2017年9月30日 連続セミナー第三回 「地域にくらすトルコからのクルド人」エルマスさんの語り

日本にくらすアジアの少数民族 ~マイノリティをとおして国籍をかんがえる~

第三回 「地域にくらすトルコからのクルド人」エルマスさんの語り

今年は連続セミナーという形で4回に分けてトークイベントを開催することになりました。そして、第三回を9月30日に開催します。無国籍の方に自分のライフストーリーについて語ってもらい、特に日本で無国籍者として生きることについて皆さんと一緒に考えたいと思います。

 

20170930無国籍ネットワーク-チラシおもて-3

【日時】2017年9月30日(土) 15:00~17:00 無料 要予約

【会場】早稲田大学 11号館 教室未定 後ほどHP等でお知らせします。

(教室が決定するのは9月28日または29日になる予定です。)

アクセスマップ>> https://goo.gl/maps/APSkFS6Wz7t

 

参加する方はこのページの下部にあるフォーマットをご記入の上、メールでご連絡ください。

 

 

 

※本会のあと、ひきつづき懇親会があります(飲食費実費2000円~3000円ほど)。
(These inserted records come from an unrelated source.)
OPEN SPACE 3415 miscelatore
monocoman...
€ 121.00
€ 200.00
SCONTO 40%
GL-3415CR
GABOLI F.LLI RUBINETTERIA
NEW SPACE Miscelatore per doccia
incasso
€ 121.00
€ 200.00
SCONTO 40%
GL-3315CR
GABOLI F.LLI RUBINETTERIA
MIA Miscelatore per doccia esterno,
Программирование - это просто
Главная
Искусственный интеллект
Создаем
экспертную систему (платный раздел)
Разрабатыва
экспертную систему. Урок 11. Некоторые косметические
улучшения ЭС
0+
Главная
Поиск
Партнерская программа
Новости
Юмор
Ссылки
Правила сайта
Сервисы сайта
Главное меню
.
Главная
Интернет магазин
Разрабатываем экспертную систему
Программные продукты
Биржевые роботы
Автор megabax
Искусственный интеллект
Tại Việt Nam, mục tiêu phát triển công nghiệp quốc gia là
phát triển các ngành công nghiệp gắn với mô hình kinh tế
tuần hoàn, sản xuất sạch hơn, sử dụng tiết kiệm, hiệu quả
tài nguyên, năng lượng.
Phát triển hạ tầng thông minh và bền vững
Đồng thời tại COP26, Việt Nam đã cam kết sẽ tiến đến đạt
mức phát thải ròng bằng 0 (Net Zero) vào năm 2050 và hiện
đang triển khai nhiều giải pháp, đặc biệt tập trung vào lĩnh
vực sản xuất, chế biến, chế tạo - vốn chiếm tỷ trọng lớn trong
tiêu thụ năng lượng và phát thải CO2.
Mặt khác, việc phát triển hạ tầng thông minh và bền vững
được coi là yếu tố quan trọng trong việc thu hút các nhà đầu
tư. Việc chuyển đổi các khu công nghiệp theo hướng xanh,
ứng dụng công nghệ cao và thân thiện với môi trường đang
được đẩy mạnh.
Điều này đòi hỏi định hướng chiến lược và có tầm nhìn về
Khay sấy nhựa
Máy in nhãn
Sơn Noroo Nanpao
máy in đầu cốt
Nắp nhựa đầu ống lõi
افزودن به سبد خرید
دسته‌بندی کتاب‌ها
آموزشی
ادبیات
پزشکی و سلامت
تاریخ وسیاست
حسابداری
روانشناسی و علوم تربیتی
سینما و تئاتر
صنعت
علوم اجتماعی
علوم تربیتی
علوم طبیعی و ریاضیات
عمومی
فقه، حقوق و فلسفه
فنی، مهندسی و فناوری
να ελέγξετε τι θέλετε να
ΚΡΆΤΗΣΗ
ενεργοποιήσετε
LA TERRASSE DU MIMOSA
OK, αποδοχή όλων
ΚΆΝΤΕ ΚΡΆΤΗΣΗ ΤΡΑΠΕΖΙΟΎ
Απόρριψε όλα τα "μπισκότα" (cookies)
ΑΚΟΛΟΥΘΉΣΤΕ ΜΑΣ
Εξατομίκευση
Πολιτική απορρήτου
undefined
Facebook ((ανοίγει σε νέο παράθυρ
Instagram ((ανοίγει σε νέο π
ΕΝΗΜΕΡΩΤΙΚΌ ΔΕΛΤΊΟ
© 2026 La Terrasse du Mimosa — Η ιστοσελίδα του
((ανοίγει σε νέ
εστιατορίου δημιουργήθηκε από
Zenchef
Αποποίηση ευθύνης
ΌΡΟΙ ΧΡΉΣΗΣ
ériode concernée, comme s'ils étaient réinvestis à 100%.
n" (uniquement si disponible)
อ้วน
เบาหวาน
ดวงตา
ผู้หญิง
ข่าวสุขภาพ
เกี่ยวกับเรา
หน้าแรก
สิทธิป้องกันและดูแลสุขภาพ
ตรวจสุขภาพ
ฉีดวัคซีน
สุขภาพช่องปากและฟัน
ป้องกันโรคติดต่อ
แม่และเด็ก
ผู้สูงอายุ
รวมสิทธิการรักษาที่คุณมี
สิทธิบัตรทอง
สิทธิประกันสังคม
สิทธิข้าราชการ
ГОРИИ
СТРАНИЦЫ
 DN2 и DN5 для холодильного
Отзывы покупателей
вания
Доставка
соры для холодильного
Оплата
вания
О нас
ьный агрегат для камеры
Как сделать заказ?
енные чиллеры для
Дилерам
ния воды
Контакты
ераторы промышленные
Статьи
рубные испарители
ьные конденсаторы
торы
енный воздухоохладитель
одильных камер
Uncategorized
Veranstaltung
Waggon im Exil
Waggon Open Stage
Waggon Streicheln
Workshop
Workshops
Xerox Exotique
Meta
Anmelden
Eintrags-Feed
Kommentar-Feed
要予約

【会場】レストラン メソポタミア
アクセスマップ>>https://tabelog.com/en/tokyo/A1323/A132304/13212001/dtlmap/

 

20170930無国籍ネットワーク-チラシうら-1

連続セミナーについて

アジアでは、たくさんの少数民族が国家のなかに組み込まれ、多民族国家として成立しています。少数民族に国籍をあたえられないことがあり、かりに国籍を有していても二級市民あつかいです。日本にも、それらの少数民族がくらしています。

 

ほとんどが難民として日本にのがれていますが、日本政府は難民として認めていません。本国と同様、日本においてもまた彼/彼女らに居場所はなく、少数派あるいは無国籍者としていきていかざるをえません。とはいっても、逆境をバネにした力強い姿が、彼/彼女らのなかにみいだされます。

 

連続セミナーでは、本国と日本での経験を話していただきます。少数派の語りをとおして、国籍や民族について考えさせられると同時に、日本社会の一断面や彼/彼女らの活力をもとらえられるでしょう。みなさんの参加をおまちしております。

 

※ご参加される方は無国籍ネットワークに メールでご連絡ください。

また、9月23日までにご連絡いただきたく、よろしくお願い申し上げます。

連絡先:officer[at]stateless-network.com ([at]を@に変えて送信してください。)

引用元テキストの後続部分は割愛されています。